Provide the entries once more, identical in every word.
======== Records for the task
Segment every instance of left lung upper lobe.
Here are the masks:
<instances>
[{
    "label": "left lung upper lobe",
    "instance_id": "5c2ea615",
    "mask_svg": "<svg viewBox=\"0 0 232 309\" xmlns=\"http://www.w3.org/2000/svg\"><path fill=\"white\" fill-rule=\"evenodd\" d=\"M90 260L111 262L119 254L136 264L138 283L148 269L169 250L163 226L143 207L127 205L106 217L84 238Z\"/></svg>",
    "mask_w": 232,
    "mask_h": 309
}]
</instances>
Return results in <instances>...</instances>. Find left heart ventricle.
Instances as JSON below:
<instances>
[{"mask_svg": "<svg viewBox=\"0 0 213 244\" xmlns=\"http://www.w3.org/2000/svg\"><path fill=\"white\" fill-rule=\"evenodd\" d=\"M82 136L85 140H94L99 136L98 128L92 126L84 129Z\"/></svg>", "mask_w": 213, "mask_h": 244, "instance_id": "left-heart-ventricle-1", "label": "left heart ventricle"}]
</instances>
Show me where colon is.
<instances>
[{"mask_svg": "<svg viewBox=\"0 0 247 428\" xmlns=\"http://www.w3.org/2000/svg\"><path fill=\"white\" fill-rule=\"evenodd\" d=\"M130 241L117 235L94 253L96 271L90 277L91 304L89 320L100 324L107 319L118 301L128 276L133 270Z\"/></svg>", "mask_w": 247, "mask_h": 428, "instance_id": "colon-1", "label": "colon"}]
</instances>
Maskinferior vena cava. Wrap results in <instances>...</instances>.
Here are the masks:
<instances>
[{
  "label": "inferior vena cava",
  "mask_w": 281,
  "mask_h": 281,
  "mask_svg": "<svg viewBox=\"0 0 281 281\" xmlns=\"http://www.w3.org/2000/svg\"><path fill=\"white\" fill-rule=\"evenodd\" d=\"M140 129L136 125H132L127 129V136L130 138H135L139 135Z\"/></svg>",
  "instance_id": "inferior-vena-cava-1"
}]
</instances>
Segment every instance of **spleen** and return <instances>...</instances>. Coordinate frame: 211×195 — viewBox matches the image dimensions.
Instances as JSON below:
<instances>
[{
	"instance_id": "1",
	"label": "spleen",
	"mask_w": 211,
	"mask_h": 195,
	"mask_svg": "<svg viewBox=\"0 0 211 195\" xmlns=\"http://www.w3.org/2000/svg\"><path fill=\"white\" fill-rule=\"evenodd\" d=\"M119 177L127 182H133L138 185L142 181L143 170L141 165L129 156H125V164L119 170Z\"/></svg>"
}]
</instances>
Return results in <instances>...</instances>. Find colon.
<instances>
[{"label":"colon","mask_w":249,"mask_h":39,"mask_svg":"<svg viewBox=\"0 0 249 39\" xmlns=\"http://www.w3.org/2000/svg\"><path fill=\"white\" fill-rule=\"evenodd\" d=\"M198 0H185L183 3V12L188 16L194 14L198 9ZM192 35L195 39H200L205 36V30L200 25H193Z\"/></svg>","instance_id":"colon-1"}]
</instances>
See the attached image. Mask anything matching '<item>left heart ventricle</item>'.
================
▶ **Solution for this task**
Segment every instance of left lung upper lobe.
Here are the masks:
<instances>
[{
    "label": "left lung upper lobe",
    "instance_id": "5c2ea615",
    "mask_svg": "<svg viewBox=\"0 0 232 309\" xmlns=\"http://www.w3.org/2000/svg\"><path fill=\"white\" fill-rule=\"evenodd\" d=\"M90 260L111 262L119 254L136 264L138 283L148 269L169 250L163 226L143 207L127 205L106 217L84 238Z\"/></svg>",
    "mask_w": 232,
    "mask_h": 309
}]
</instances>
Return results in <instances>...</instances>. Find left heart ventricle.
Instances as JSON below:
<instances>
[{"mask_svg": "<svg viewBox=\"0 0 213 244\" xmlns=\"http://www.w3.org/2000/svg\"><path fill=\"white\" fill-rule=\"evenodd\" d=\"M82 136L85 140H94L99 136L98 128L92 126L84 129Z\"/></svg>", "mask_w": 213, "mask_h": 244, "instance_id": "left-heart-ventricle-1", "label": "left heart ventricle"}]
</instances>
Show me where colon is.
<instances>
[{"mask_svg": "<svg viewBox=\"0 0 247 428\" xmlns=\"http://www.w3.org/2000/svg\"><path fill=\"white\" fill-rule=\"evenodd\" d=\"M130 241L117 235L94 253L96 271L90 277L91 304L89 320L100 324L107 319L118 301L128 276L133 270Z\"/></svg>", "mask_w": 247, "mask_h": 428, "instance_id": "colon-1", "label": "colon"}]
</instances>
Maskinferior vena cava. Wrap results in <instances>...</instances>.
Here are the masks:
<instances>
[{
  "label": "inferior vena cava",
  "mask_w": 281,
  "mask_h": 281,
  "mask_svg": "<svg viewBox=\"0 0 281 281\" xmlns=\"http://www.w3.org/2000/svg\"><path fill=\"white\" fill-rule=\"evenodd\" d=\"M140 129L136 125H132L127 129V136L130 138H135L139 135Z\"/></svg>",
  "instance_id": "inferior-vena-cava-1"
}]
</instances>
Segment every instance of **spleen** and return <instances>...</instances>. Coordinate frame: 211×195 — viewBox matches the image dimensions.
Instances as JSON below:
<instances>
[{
	"instance_id": "1",
	"label": "spleen",
	"mask_w": 211,
	"mask_h": 195,
	"mask_svg": "<svg viewBox=\"0 0 211 195\" xmlns=\"http://www.w3.org/2000/svg\"><path fill=\"white\" fill-rule=\"evenodd\" d=\"M119 177L127 182H133L138 185L142 181L143 170L141 165L129 156H125V164L119 170Z\"/></svg>"
}]
</instances>
Return results in <instances>...</instances>. Find colon.
<instances>
[{"label":"colon","mask_w":249,"mask_h":39,"mask_svg":"<svg viewBox=\"0 0 249 39\" xmlns=\"http://www.w3.org/2000/svg\"><path fill=\"white\" fill-rule=\"evenodd\" d=\"M198 0H185L183 3V12L188 16L194 14L198 9ZM192 35L195 39H200L205 36V30L200 25H193Z\"/></svg>","instance_id":"colon-1"}]
</instances>
See the attached image. Mask anything matching '<item>left heart ventricle</item>'.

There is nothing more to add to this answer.